COUNTY OF COOK, et al., Defendants.

MEMORANDUM ORDER

MILTON I. SHADUR, Senior District Judge.

Although the very nature of the self-prepared Complaint by Michael Gardner ("Gardner") raised concerns from the beginning as to whether he would be able to acknowledge and accept the fundamental and long-established principles of law that compelled the rejection of his federal lawsuit, this Court's swiftly issued (and very brief) June 13, 2013 memorandum order ("Order I") sought to explain those legal roadblocks to him. Because that was done in the context of denying in forma pauperis ("IFP") status, so that Gardner could go forward only on payment of the $400 filing fee, [1] Order I concluded by giving Gardner some four weeks-until July 9-to pay the filing fee if he chose to do so.

On July 9 this Court's courtroom deputy brought into this Court's chambers two documents-each labeled an "Emergency Motion"-that someone (presumably Gardner) had left in the receptacle outside of the courtroom deputy's office-a receptacle for the convenience of litigants who wish to deliver such documents as the Judge's courtesy copy of court filings as required by this District Court's LR 5.2(f), or perhaps notices of motions to be presented at a later date, or perhaps other papers intended for this Court's chambers.[2] In any event the so-called "Emergency Motions" generated this Court's issuance of another memorandum order ("Order II") that dismissed both Gardner's Complaint and this action because of the uncured deficiencies that Order I had identified.
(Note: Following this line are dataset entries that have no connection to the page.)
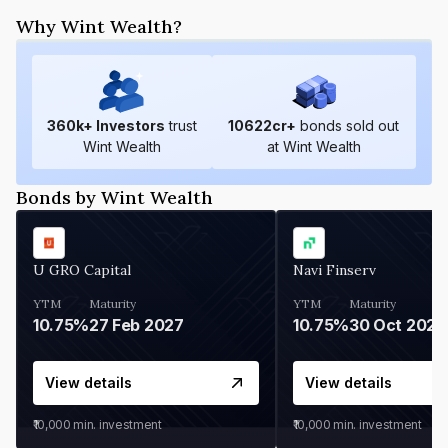
Why Wint Wealth?
360
k+ Investors
trust
10622
cr+
bonds sold out
Wint Wealth
at Wint Wealth
Bonds by Wint Wealth
U GRO Capital
Navi Finserv
YTM
Maturity
YTM
Maturity
10.75%
27 Feb 2027
10.75%
30 Oct 2026
View details
View details
₹10,000
min. investment
₹10,000
min. investment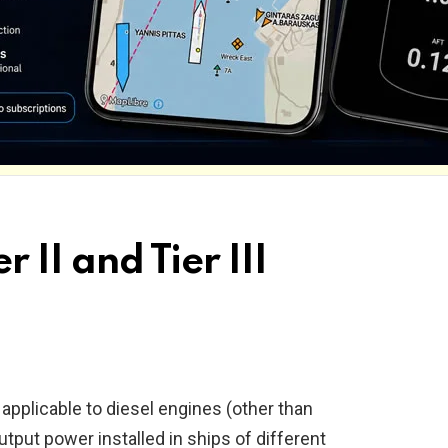
r II and Tier III
applicable to diesel engines (other than
put power installed in ships of different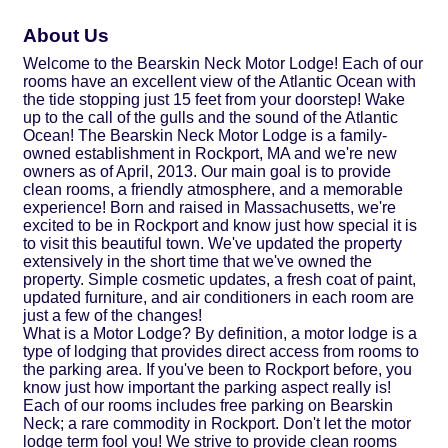
About Us
Welcome to the Bearskin Neck Motor Lodge! Each of our
rooms have an excellent view of the Atlantic Ocean with
the tide stopping just 15 feet from your doorstep! Wake
up to the call of the gulls and the sound of the Atlantic
Ocean! The Bearskin Neck Motor Lodge is a family-
owned establishment in Rockport, MA and we're new
owners as of April, 2013. Our main goal is to provide
clean rooms, a friendly atmosphere, and a memorable
experience! Born and raised in Massachusetts, we're
excited to be in Rockport and know just how special it is
to visit this beautiful town. We've updated the property
extensively in the short time that we've owned the
property. Simple cosmetic updates, a fresh coat of paint,
updated furniture, and air conditioners in each room are
just a few of the changes!
What is a Motor Lodge? By definition, a motor lodge is a
type of lodging that provides direct access from rooms to
the parking area. If you've been to Rockport before, you
know just how important the parking aspect really is!
Each of our rooms includes free parking on Bearskin
Neck; a rare commodity in Rockport. Don't let the motor
lodge term fool you! We strive to provide clean rooms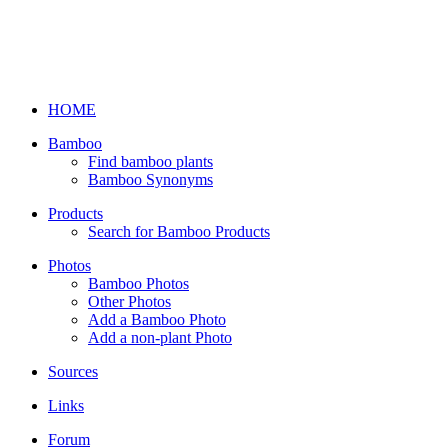
HOME
Bamboo
Find bamboo plants
Bamboo Synonyms
Products
Search for Bamboo Products
Photos
Bamboo Photos
Other Photos
Add a Bamboo Photo
Add a non-plant Photo
Sources
Links
Forum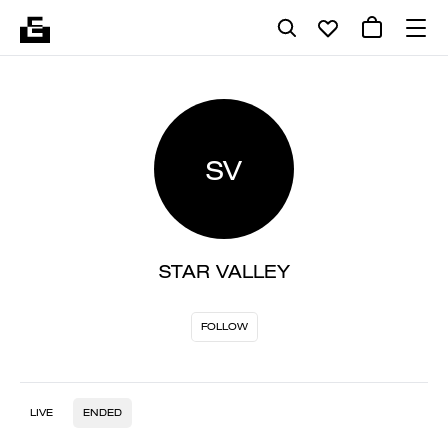
SV
STAR VALLEY
FOLLOW
LIVE
ENDED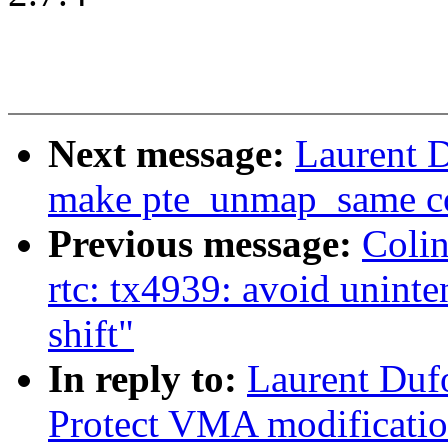
Next message:
Laurent 
make pte_unmap_same co
Previous message:
Coli
rtc: tx4939: avoid uninte
shift"
In reply to:
Laurent Duf
Protect VMA modificati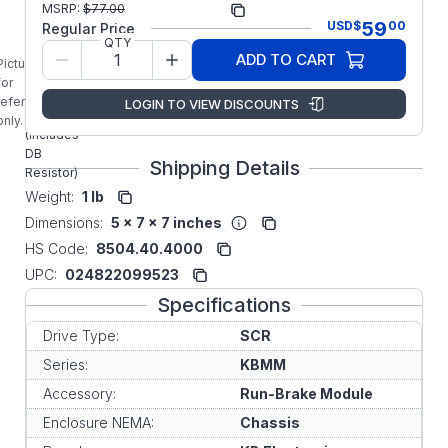
MSRP:
$
77.00
9952
Number:
59
USD
$
00
Regular Price
KBMM KB
QTY
ADD TO CART
Electronics
Picture is
9952 Run-
for
Brake
reference
LOGIN TO VIEW DISCOUNTS
Module
only.
(Includes
DB
Shipping Details
Resistor)
Weight:
1 lb
Dimensions:
5 x 7 x 7 inches
HS Code:
8504.40.4000
UPC:
024822099523
Specifications
Drive Type:
SCR
Series:
KBMM
Accessory:
Run-Brake Module
Enclosure NEMA:
Chassis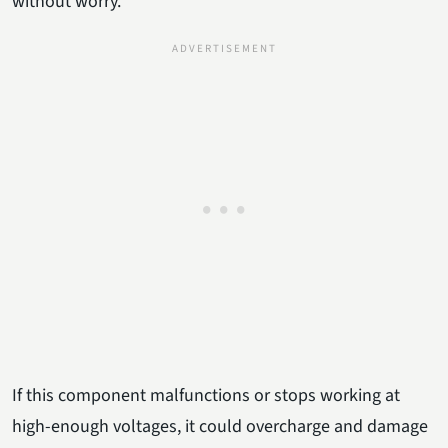
without worry.
If this component malfunctions or stops working at
high-enough voltages, it could overcharge and damage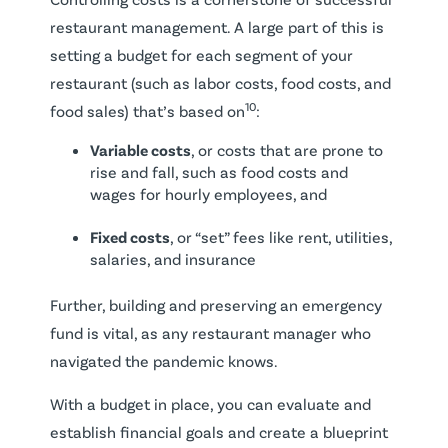
restaurant management. A large part of this is
setting a budget for each segment of your
restaurant (such as labor costs, food costs, and
10
food sales) that’s based on
:
Variable costs
, or costs that are prone to
rise and fall, such as food costs and
wages for hourly employees, and
Fixed costs
, or “set” fees like rent, utilities,
salaries, and insurance
Further, building and preserving an emergency
fund is vital, as any restaurant manager who
navigated the pandemic knows.
With a budget in place, you can evaluate and
establish financial goals and create a blueprint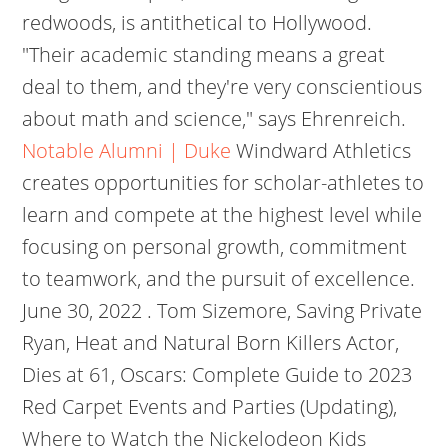
redwoods, is antithetical to Hollywood.
"Their academic standing means a great
deal to them, and they're very conscientious
about math and science," says Ehrenreich.
Notable Alumni | Duke
Windward Athletics
creates opportunities for scholar-athletes to
learn and compete at the highest level while
focusing on personal growth, commitment
to teamwork, and the pursuit of excellence.
June 30, 2022 . Tom Sizemore, Saving Private
Ryan, Heat and Natural Born Killers Actor,
Dies at 61, Oscars: Complete Guide to 2023
Red Carpet Events and Parties (Updating),
Where to Watch the Nickelodeon Kids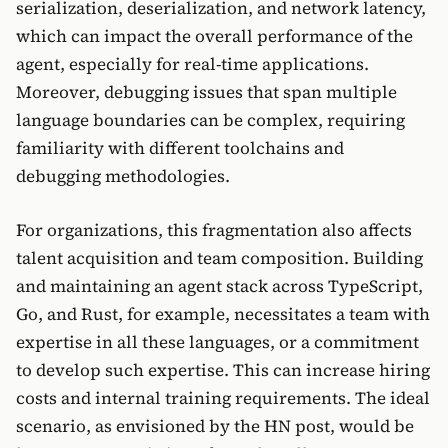
serialization, deserialization, and network latency,
which can impact the overall performance of the
agent, especially for real-time applications.
Moreover, debugging issues that span multiple
language boundaries can be complex, requiring
familiarity with different toolchains and
debugging methodologies.
For organizations, this fragmentation also affects
talent acquisition and team composition. Building
and maintaining an agent stack across TypeScript,
Go, and Rust, for example, necessitates a team with
expertise in all these languages, or a commitment
to develop such expertise. This can increase hiring
costs and internal training requirements. The ideal
scenario, as envisioned by the HN post, would be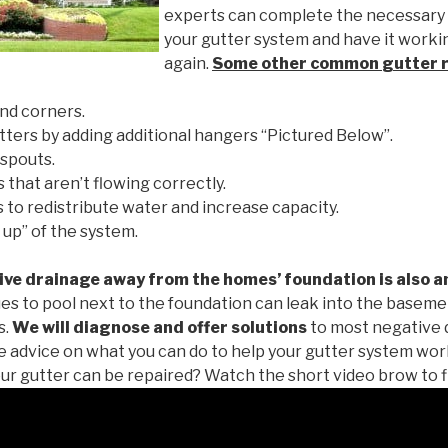
experts can complete the necessary
your gutter system and have it worki
again.
Some other common
gutter 
nd corners.
tters by adding additional hangers “Pictured Below”.
spouts.
 that aren’t flowing correctly.
to redistribute water and increase capacity.
 up” of the system.
ive drainage away from the homes’ foundation is also a
es to pool next to the foundation can leak into the baseme
s.
We will diagnose and offer solutions
to most negative 
ee advice on what you can do to help your gutter system work
ur gutter can be repaired? Watch the short video brow to f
To this Court's surprise, the July 11 delivery of documents to this Court's chambers from the Clerk's Office included copies of two different Gardner submissions-this time real filings (Dkt. Nos. 7 and 8)-that bore a July 8 "Judge's Copy" stamp but had not been received in chambers until after Order II had already been issued.[3] Those documents, respectively captioned "Motion To Vacate Judgment with Permission To Enter Amended Complaint, Objections, and Motion To Strike" and "Amended Complaint Suit for Title 42 U.S.C. §1983, Title 42 U.S.C. §1985 and Title 42 U.S.C. §1986, Title 18 USC 1621, " have regrettably added nothing to indicate that Gardner has absorbed what was sought to be conveyed to him by Order I.

Thus the "Motion To Vacate" simply copies segments of Order I and asks such questions as whether Gardner had mistakenly invoked 42 U.S.C. §§1983, 1985 and 1986 rather than other authorities that would have authorized his action-an obvious lack of understanding that it was not his failure to have selected a proper rubric for his Complaint, but rather the total impermissibility of his lawsuit, that had led to its rejection. In like fashion, Gardner charges that his targeted state court judge and Assistant State's Attorney have committed crimes in carrying out what Gardner himself has described as their conduct carried out in their official capacities.

There is no need to elaborate further. Suffice it to say that the most recent delivery of Gardner's filings has added nothing substantive to the mix or to the ultimate outcome. Accordingly this Court denies the Motion To Vacate and rejects the proposed Amended Complaint.